Mammut-Aufgabe – Schwere Auslosung für Jürgen Melzer

Österreichs lange Jahre bester Spieler trifft in Belgien sogleich auf die Nummer zwei des Turniers.

von Manuel Wachta
zuletzt bearbeitet: 01.10.2016, 00:00 Uhr

KITZBUEHEL,AUSTRIA,21.JUL.16 - TENNIS - ATP World Tour, Generali Open. Image shows Juergen Melzer (AUT). Photo: GEPA pictures/ Andreas Pranter

Mit der 1:6,-1:6-Pleite gegen den Deutschen Tobias Kamke(ATP 135) beim ATP-Challenger in Orléans war der letzte Einzelauftritt von Jürgen Melzer äußerst enttäuschend verlaufen. Die Chance zur Rehabilitation gibt es schon in der kommenden Woche. Sie hätte allerdings größer ausfallen dürfen, denn der 35-Jährige hat beim ATP-Challenger in Mons eine echte Mammut-Aufgabe zugelost bekommen. Der Deutsch-Wagramer (ATP 541), der neuerlich das Protected Ranking in Anspruch nimmt, trifft in Runde eins des 106.500-Euro+H-Hartplatz-Hallenevents im Südwesten Belgiens sogleich auf die Nummer zwei, Dustin Brown (ATP 67). Die deutsch-jamaikanische Trickshot-Maschine befindet sich in toller Form und erreichte mit einem Finale beim ATP-Challenger in Stettin, einem Achtelfinale in Metz (ATP World Tour 250) ein neues Career High, aktuell Platz 67. In Orléans schaffte es der 31-Jährige, der sich bei Hallenevents üblicherweise sehr wohl fühlt, zudem ins Viertelfinale.

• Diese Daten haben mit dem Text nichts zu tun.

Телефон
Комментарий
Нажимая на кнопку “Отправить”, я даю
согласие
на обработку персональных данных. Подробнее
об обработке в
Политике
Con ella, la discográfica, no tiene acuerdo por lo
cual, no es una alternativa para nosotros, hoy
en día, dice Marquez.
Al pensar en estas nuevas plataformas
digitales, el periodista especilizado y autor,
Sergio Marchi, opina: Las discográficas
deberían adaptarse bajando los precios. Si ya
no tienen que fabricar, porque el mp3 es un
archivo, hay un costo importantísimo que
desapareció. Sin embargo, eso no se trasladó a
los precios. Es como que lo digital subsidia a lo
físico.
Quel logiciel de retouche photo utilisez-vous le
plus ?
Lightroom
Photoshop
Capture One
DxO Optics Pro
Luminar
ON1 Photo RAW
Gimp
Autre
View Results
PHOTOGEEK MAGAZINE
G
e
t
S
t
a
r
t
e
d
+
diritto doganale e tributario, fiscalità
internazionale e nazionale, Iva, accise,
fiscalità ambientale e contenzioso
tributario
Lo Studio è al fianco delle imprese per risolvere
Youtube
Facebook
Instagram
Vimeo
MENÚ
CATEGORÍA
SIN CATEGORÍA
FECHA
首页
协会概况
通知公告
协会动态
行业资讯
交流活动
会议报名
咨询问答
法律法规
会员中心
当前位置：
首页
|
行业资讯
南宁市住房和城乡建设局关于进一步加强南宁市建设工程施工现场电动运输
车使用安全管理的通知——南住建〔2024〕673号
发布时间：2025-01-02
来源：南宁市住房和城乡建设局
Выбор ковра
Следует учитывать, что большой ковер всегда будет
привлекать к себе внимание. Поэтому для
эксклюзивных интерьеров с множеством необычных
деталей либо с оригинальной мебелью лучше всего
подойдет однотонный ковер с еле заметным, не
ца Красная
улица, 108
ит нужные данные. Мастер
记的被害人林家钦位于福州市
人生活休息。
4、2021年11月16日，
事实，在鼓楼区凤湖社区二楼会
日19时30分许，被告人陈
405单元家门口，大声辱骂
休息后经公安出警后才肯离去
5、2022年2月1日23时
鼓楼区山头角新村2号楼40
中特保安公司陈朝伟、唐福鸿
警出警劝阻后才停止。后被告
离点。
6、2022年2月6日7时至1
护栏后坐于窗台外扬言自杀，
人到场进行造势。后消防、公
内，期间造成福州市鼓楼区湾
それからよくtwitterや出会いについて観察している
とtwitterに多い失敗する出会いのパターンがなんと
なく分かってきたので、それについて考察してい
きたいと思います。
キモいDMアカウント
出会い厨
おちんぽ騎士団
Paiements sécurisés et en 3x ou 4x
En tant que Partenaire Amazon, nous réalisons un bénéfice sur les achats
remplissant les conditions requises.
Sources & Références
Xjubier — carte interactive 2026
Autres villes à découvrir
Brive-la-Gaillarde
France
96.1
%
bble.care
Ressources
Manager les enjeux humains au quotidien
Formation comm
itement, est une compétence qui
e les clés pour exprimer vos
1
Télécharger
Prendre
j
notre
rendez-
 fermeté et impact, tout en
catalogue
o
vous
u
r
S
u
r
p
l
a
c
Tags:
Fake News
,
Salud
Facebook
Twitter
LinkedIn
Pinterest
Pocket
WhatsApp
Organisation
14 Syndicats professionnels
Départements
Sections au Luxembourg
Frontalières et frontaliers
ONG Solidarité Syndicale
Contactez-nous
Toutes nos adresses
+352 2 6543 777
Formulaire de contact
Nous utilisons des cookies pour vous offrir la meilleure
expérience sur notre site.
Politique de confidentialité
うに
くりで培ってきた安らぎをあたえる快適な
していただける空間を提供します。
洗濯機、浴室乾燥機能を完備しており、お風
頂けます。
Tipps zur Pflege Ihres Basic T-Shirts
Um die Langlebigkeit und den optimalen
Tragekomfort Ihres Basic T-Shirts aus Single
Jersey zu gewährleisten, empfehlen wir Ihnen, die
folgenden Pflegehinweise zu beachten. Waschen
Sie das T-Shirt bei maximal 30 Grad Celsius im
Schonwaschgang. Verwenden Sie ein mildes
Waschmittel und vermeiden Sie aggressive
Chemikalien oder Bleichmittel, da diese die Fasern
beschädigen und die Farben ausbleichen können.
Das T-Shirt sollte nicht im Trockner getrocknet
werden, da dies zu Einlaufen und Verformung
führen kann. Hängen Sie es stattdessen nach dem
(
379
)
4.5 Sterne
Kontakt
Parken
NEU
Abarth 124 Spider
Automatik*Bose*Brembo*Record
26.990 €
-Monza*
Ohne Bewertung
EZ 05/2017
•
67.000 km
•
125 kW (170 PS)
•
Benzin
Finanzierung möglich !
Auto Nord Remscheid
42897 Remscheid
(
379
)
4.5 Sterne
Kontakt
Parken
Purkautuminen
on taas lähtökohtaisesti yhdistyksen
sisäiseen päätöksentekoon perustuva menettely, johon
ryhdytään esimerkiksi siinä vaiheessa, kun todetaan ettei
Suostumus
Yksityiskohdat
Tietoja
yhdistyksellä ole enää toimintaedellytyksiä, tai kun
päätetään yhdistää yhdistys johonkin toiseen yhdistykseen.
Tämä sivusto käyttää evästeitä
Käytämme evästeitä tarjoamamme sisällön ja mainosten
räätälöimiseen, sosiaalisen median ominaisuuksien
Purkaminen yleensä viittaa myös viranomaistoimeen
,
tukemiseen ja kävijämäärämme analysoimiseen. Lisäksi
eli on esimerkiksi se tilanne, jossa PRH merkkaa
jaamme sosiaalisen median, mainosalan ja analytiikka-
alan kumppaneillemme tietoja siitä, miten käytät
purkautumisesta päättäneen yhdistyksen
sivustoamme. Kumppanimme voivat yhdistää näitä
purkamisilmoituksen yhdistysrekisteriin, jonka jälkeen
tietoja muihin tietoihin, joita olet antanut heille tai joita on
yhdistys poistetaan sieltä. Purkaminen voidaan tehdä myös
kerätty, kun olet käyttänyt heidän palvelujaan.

Melzer kommt aus Frankreich wenigstens mit einem Doppel-Halbfinale angereist, beim ersten gemeinsamen Antritt mit Julian Knowle seit Tokio im Jahre 2013 war, wie damals, im Kampf um das Endspiel Endstation. Nach zuvor zwei beeindruckenden Siegen scheiterten die beiden, die zusammen eine Wildcard von den Veranstaltern erhalten hatten, mit 4:6, 6:1, 6:10 an Ariel Behar (Uruguay) und Andrei Vasilevski (Weißrussland). Für den Niederösterreicher bzw. den Vorarlberger ging es nach einem souveränen zweiten Satz zwar noch ins Match Tiebreak, dort jedoch konnten ihre Gegner auf 100 Prozent erste Aufschläge im Feld (acht von acht) setzen - Knowle/Melzer glückte kein Minibreak, zwei verlorene Servicepunkte zum 4:6 und 6:9 waren deshalb spielentscheidend. Die beiden mussten sich hiermit pro Kopf mit 1150 Euro Preisgeld sowie 45 ATP-Doppelpunkten begnügen. Behar/Vasilevski hatten im Viertelfinale zuvor auch schon den Niederösterreicher Tristan-Samuel Weissborn und Aliaksandr Bury (Weißrussland) mit 6:2, 3:6, 10:5 eliminiert.